Task brief: Look for the line containing "কার্যকরী বা নিয়ন্ত্রণের" in the records below. Then output it and all the lines that follow, exactly and without any others.

Data entries:

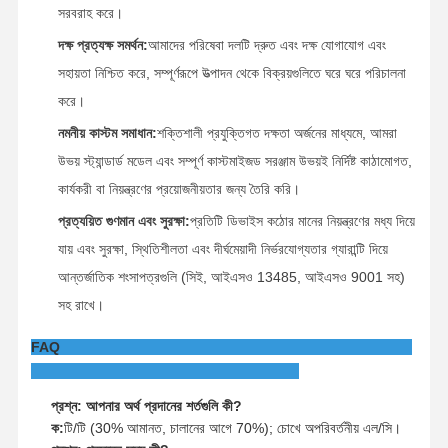
সরবরাহ করে।
দক্ষ প্রত্যক্ষ সমর্থন:
আমাদের পরিষেবা দলটি দ্রুত এবং দক্ষ যোগাযোগ এবং
সহায়তা নিশ্চিত করে, সম্পূর্ণরূপে উত্পাদন থেকে বিক্রয়গুলিতে ঘরে ঘরে পরিচালনা
করে।
নমনীয় কাস্টম সমাধান:
শক্তিশালী প্রযুক্তিগত দক্ষতা অর্জনের মাধ্যমে, আমরা
উভয় স্ট্যান্ডার্ড মডেল এবং সম্পূর্ণ কাস্টমাইজড সরঞ্জাম উভয়ই নির্দিষ্ট কাঠামোগত,
কার্যকরী বা নিয়ন্ত্রণের প্রয়োজনীয়তার জন্য তৈরি করি।
প্রত্যয়িত গুণমান এবং সুরক্ষা:
প্রতিটি ডিভাইস কঠোর মানের নিয়ন্ত্রণের মধ্য দিয়ে
যায় এবং সুরক্ষা, স্থিতিশীলতা এবং দীর্ঘমেয়াদী নির্ভরযোগ্যতার গ্যারান্টি দিয়ে
আন্তর্জাতিক শংসাপত্রগুলি (সিই, আইএসও 13485, আইএসও 9001 সহ)
সহ রাখে।
FAQ
প্রশ্ন: আপনার অর্থ প্রদানের শর্তগুলি কী?
ক:
টি/টি (30% আমানত, চালানের আগে 70%); চোখে অপরিবর্তনীয় এল/সি।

Solution to the problem:
কার্যকরী বা নিয়ন্ত্রণের প্রয়োজনীয়তার জন্য তৈরি করি।
প্রত্যয়িত গুণমান এবং সুরক্ষা:
প্রতিটি ডিভাইস কঠোর মানের নিয়ন্ত্রণের মধ্য দিয়ে
যায় এবং সুরক্ষা, স্থিতিশীলতা এবং দীর্ঘমেয়াদী নির্ভরযোগ্যতার গ্যারান্টি দিয়ে
আন্তর্জাতিক শংসাপত্রগুলি (সিই, আইএসও 13485, আইএসও 9001 সহ)
সহ রাখে।
FAQ
প্রশ্ন: আপনার অর্থ প্রদানের শর্তগুলি কী?
ক:
টি/টি (30% আমানত, চালানের আগে 70%); চোখে অপরিবর্তনীয় এল/সি।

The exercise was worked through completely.